The panel delayed a vote on the H5N1 vaccine after a discussion led by Sonja Olsen, PhD, from the CDC. Olsen provided an overview of disease epidemiology and results of cross reactivity for the H5N1 vaccine.

From November 2003 through May 2015, the WHO has documented 850 cases of H5N1 in humans across 16 countries, with 413 deaths. 

In 2015, only three countries have reported cases of H5N1 in humans: China, Egypt, and Indonesia. In Egypt specifically, there has been a spike in cases, though this has been declining in recent weeks. Olsen said that this upsurge was likely due to an increase in the number of people exposed to infected poultry rather than any changes in the virus.

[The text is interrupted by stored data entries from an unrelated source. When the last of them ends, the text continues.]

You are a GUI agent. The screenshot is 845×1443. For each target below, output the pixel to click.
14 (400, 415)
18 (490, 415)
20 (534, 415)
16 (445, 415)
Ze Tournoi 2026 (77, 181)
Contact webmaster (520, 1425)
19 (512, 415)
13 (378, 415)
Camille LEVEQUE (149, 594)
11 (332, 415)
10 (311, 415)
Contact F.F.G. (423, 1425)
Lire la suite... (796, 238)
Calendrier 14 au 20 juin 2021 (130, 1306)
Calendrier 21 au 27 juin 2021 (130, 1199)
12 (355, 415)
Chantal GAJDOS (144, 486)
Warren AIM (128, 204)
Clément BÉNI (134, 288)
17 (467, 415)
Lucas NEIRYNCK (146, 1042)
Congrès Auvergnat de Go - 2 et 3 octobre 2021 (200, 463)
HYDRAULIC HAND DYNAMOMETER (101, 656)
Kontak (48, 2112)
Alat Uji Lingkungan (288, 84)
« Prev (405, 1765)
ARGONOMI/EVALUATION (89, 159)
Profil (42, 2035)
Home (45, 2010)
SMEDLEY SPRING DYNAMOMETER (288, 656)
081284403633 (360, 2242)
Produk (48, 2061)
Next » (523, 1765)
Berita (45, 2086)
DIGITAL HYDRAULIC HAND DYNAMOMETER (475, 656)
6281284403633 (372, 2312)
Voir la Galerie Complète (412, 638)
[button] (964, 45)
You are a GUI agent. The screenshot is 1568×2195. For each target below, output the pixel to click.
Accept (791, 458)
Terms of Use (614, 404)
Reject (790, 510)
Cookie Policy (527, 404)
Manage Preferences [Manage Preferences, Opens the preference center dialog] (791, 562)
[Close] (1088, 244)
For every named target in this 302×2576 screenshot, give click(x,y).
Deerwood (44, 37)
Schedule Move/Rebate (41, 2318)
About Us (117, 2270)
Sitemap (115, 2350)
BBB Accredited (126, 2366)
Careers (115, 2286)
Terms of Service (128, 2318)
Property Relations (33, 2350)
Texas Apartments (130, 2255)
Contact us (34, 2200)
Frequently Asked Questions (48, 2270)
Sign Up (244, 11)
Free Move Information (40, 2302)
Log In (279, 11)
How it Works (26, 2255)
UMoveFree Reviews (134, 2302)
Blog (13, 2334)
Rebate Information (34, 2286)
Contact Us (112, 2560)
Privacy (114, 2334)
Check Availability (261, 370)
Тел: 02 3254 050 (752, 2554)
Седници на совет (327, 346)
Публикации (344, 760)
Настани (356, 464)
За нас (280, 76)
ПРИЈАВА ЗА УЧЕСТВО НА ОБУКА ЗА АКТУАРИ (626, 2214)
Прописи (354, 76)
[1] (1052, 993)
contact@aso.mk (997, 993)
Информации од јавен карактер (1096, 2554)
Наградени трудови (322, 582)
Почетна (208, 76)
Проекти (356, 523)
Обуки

In the United States, experts have identified three different viruses in wild birds: H5N1 (a new reassortant), H5N8, and H5N2. 

The Q-Pan H5N1 vaccine was tested for cross reactivity against these strains. According to Olsen, the vaccine “offered some level of cross neutralization titers to a panel of H5N1 viruses from various clades, including newly emerging strains.” 

However, the vaccine did not have the same efficacy for other strains – it elicited no neutralizing antibodies for H5N8 and H5N2.

Olsen said she believes this lack of cross reactivity is due to the strains being evolutionarily distant.

The ACIP delayed a vote on the H5N1 influenza vaccine at this meeting, but officials said they will likely vote on recommendations for H5N1 vaccine use at a later date. In the meantime, officials with the CDC and WHO continue to monitor viral trends.

Reference

  1. Various presenters. Presented at: Meeting of the Advisory Committee on Immunization Practices. June 16, 2015. Atlanta.